Understanding why Claude stopped generating helps you build robust applications:

stop_reason	Meaning	Action
`end_turn`	Claude finished naturally	Continue or end conversation
`max_tokens`	Output hit the token limit	Increase `max_tokens` or truncate
`stop_sequence`	A custom stop sequence was hit	Handle as needed
`tool_use`	Claude wants to call a tool	Execute tool and send result back

Example handling:

if message.stop_reason == "max_tokens":
    print("Response was truncated. Consider increasing max_tokens.")
elif message.stop_reason == "tool_use":
    print("Claude requested a tool call.")

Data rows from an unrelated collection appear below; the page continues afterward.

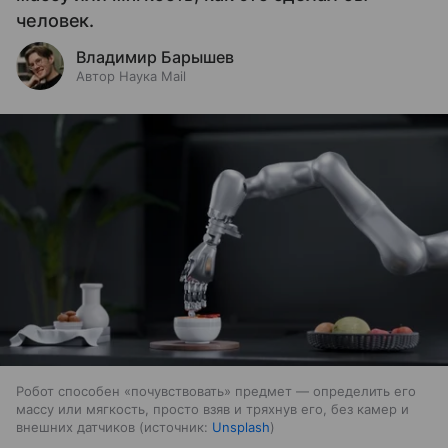
человек.
Владимир Барышев
Автор Наука Mail
Робот способен «почувствовать» предмет — определить его
массу или мягкость, просто взяв и тряхнув его, без камер и
внешних датчиков
источник:
Unsplash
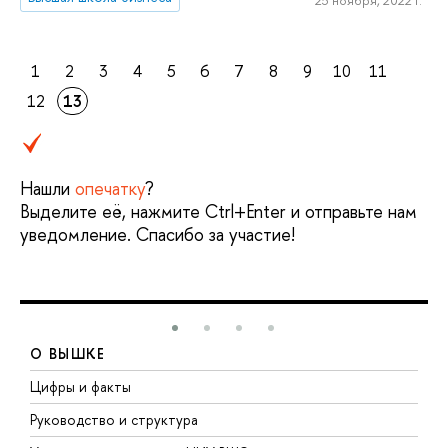
1
2
3
4
5
6
7
8
9
10
11
12
13
Нашли
опечатку
?
Выделите её, нажмите Ctrl+Enter и отправьте нам
уведомление. Спасибо за участие!
О ВЫШКЕ
Цифры и факты
Л
Руководство и структура
Д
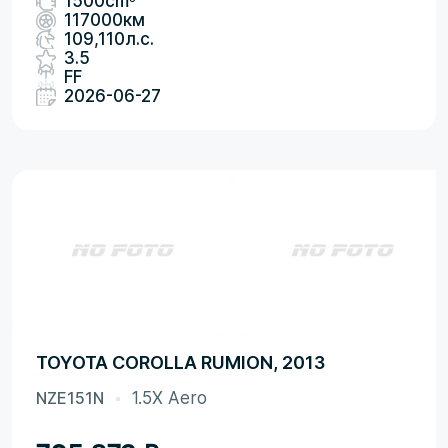
1500cm
117000км
109,110л.с.
3.5
FF
2026-06-27
TOYOTA COROLLA RUMION, 2013
NZE151N
1.5X Aero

Error Handling and Best Practices

Common Errors

400 Bad Request: Invalid parameters or unsupported prefill model
401 Unauthorized: Invalid API key
429 Too Many Requests: Rate limit exceeded
500 Internal Server Error: Temporary server issue

Retry Strategy

import time
from anthropic import Anthropic, APIError
client = Anthropic()
def make_request_with_retry(messages, max_retries=3):
    for attempt in range(max_retries):
        try:
            return client.messages.create(
                model="claude-sonnet-4-5",
                max_tokens=1024,
                messages=messages
            )
        except APIError as e:
            if attempt == max_retries - 1:
                raise
            time.sleep(2 ** attempt)

Token Management

Monitor usage.input_tokens and usage.output_tokens to stay within limits
Use prompt caching for repeated system prompts
Consider compaction for long conversations

Conclusion

The Messages API is the foundation for building with Claude. By mastering basic requests, multi-turn conversations, prefill, and vision, you can create sophisticated AI applications. Remember that the API is stateless—you control the context. Use prefill wisely (avoiding unsupported models), handle stop reasons appropriately, and always monitor token usage.

Key Takeaways

Stateless design: Always send the full conversation history; you control the context Claude sees.
Prefill is powerful but limited: Use it to constrain outputs, but avoid models that don't support it (Opus 4.7, Sonnet 4.6, etc.).
Vision is straightforward: Send base64-encoded images with a text prompt for analysis.
Handle stop reasons: end_turn, max_tokens, and tool_use each require different responses.
Monitor token usage: Track input and output tokens to manage costs and stay within limits.